C’est Snoop Dogg qui posait la question, mais à l’époque où il le faisait, la Tunisie n’avait pas encore de surnom aquilin (… Mohamed Ali aussi a posé la question à Ernie Terrell, mais moins amicalement. Bref). Car telle l’harmonisation de nos sélections nationales (sauf le basket, merci à eux) qui se sont mises au niveau du pays et en mode déception, le surnom des Aigles de Carthage est relativement récent. Car oui, millions de lecteurs passionnés, jusqu’à peu, la Tunisie pouvait se targuer d’être le seul pays africain à ne pas avoir de surnom. C’était bien, cette particularité, ça nous distinguait du reste sur le papier à défaut d’y parvenir sur le terrain, entre Léopards, Lions divers, Antilopes et Éléphants. On aurait pu prendre les hippopotames, inusité, et vu certains de nos joueurs, ça aurait été adéquat morphologiquement à défaut de géo-zoologiquement. Mais non, unique en Afrique, la Tunisie, pas de surnom.
Bon, soyons précis, la Libye non plus n’en avait pas (le drapeau version Kadhafi inspira un « les verts » très peu usité et assez terne point de vue inspiration). Mais la sélection tripolitaine ayant souvent boudé les compétitions au gré des humeurs du fantasque colonel, on ne le remarqua que peu. En revanche, en novembre 1989, la Tunisie attint à la force du jarret et en usant deux sélectionneurs le dernier tour des éliminatoires de la Coupe du Monde. Disputant le match aller à Yaoundé, notre sélection de football posa un sérieux problème au réalisateur télé camerounais. À la surimpression, il présenta la formation des Lions indomptables du Cameroun. Puis pour la Tunisie, il fallait mettre quelque chose, il n’était pas concevable qu’il y ait un vide à l’écran. Il apposa alors le surnom d’Aigles à nos valeureux sportsmen. La suite est connue par les plus de trente ans : la Tunisie gêne le Cameroun sur sa pelouse spongieuse, puis les aigles ont les pattes prises dans la boue, s’inclinent 2-0 brutalement et dans les derniers instants, et au moment de quitter le territoire camerounais le commandant de bord refuse de décoller pour excès de fret puisque, désireux de ne pas avoir fait le déplacement pour rien, la délégation tunisienne (journalistes en tête) avide de bananes (fruit alors introuvable en Tunisie) en a acheté plus que le Velvet Underground n’en a jamais vendu sur les pochettes de ses albums, ce qui fait beaucoup. La légende veut qu’un gars ait bouffé à même le tarmac l’équivalent de deux régimes dudit fruit pour amortir sa perte -allez savoir.

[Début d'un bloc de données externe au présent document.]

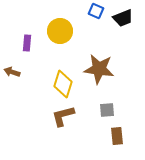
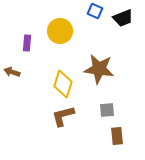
blue square: moved 1 px left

La Tunisie y avait gagné un surnom qui perdurerait, après quelques atermoiements (‘les cavaliers arabes’, très éphémères, l’aigle de Khroumirie, symbole de la combien réussie CAN 1994) et s’installerait définitivement au tournant du millénaire. Un paradoxe : l’animal totémique de la Rome impériale associé à sa plus féroce rivale qu’il défit. Mais pour le cas qu’on fait de l’histoire en Tunisie, hein… On aurait pu profiter de l’aigle botté, espèce existant dans nos contrées, mais je suppose qu’on l’a botté en touche. Point de vue animalier, le public sportif est demeuré, lui, le dindon de la farce.